This July 4th marks nearly 250 years since the United States declared its independence, setting the country on a path to establishing its democracy. But some feel the state of U.S. democracy needs close examination.
Lindsay Schubiner is with the Portland-based organization Western States Center. She is the director of its Momentum program, which is focused on countering white nationalism – and she said it’s clear to many that the future of democracy is in peril.
“The country has watched as bigoted and anti-democracy movements have built political power and have been welcomed into mainstream politics, at least by many people,” said Schubiner. “And that has had enormous and devastating repercussions.”
As an example, she pointed to the white nationalist shooting of ten Black people in Buffalo, New York, in May – and the January 6 insurrection at the nation’s Capitol in an attempt to overturn the results of the 2020 election.

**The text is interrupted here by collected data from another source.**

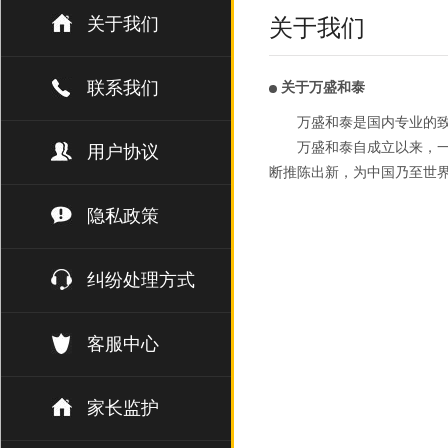
关于我们
关于我们
联系我们
关于万盛和泰
万盛和泰是国内专业的
万盛和泰自成立以来，一
用户协议
断推陈出新，为中国乃至世
隐私政策
纠纷处理方式
客服中心
家长监护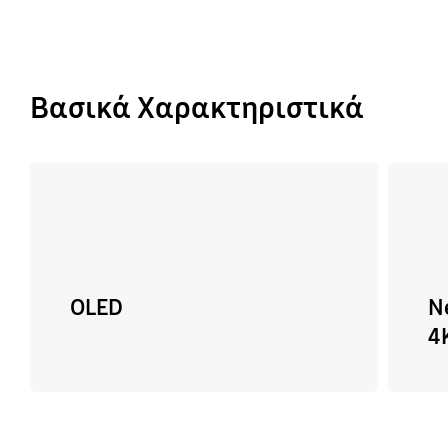
Βασικά Χαρακτηριστικά
OLED
N
4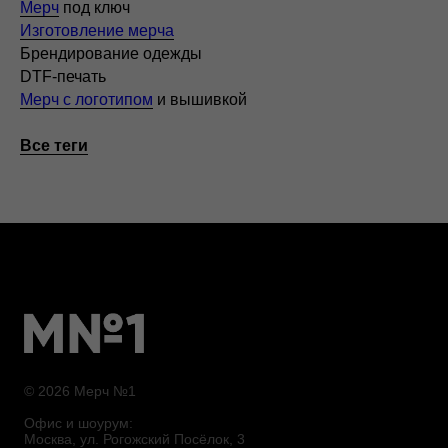
Мерч
под ключ
Изготовление мерча
Брендирование одежды
DTF-печать
Мерч с логотипом
и вышивкой
Все теги
© 2026 Мерч №1
Офис и шоурум:
Москва, ул. Рогожский Посёлок, 3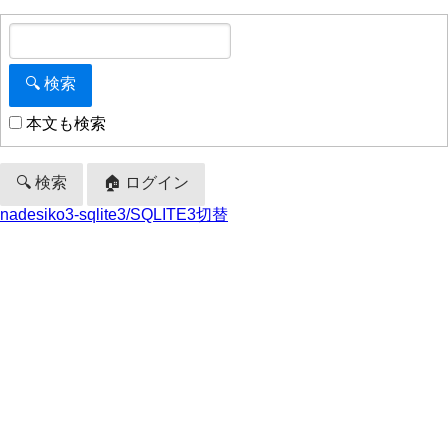
本文も検索
🔍 検索
🏠 ログイン
nadesiko3-sqlite3/SQLITE3切替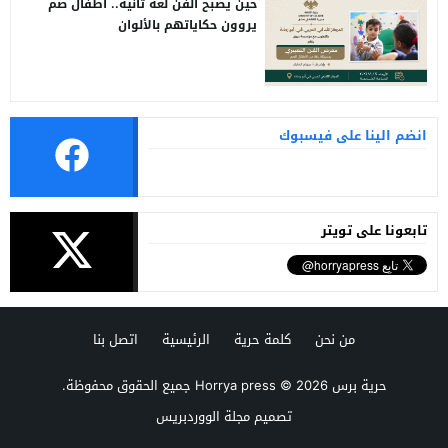
حين يصبح الفن لغة ثانية.. أطفال صم
يروون حكاياتهم بالألوان
انضم الينا على فيسبوك
تابعونا على تويتر
من نحن
كلمة حرية
الرئيسية
اتصل بنا
حرية برس Horrya press
© 2026 جميع الحقوق محفوظة.
تصميم
مجلة الووردبريس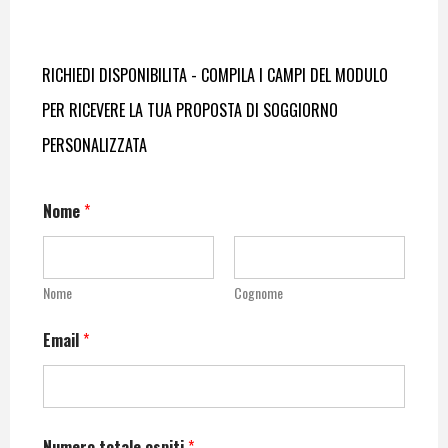
RICHIEDI DISPONIBILITA - COMPILA I CAMPI DEL MODULO
PER RICEVERE LA TUA PROPOSTA DI SOGGIORNO
PERSONALIZZATA
Nome
*
Nome
Cognome
Email
*
Numero totale ospiti
*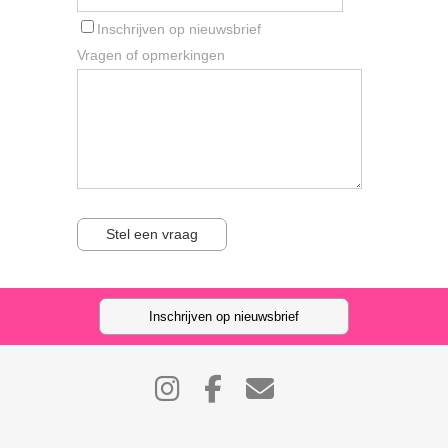
Inschrijven op nieuwsbrief
Vragen of opmerkingen
Stel een vraag
Inschrijven op nieuwsbrief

Schubiner said the congressional hearings on January 6 are important because they’re holding people accountable for what happened.
“It’s critical to have elected officials and community leaders speak out clearly, and forcefully and repeatedly,” said Schubiner, “both in support of inclusive democracy, but also to clearly reject the bigoted and anti-democracy movements.”
Schubiner encouraged people to join and organize within local and neighborhood groups.
“We really do have the power to protect our democracy if we take action together,” said Schubiner, “and a lot of that can start at the local level.”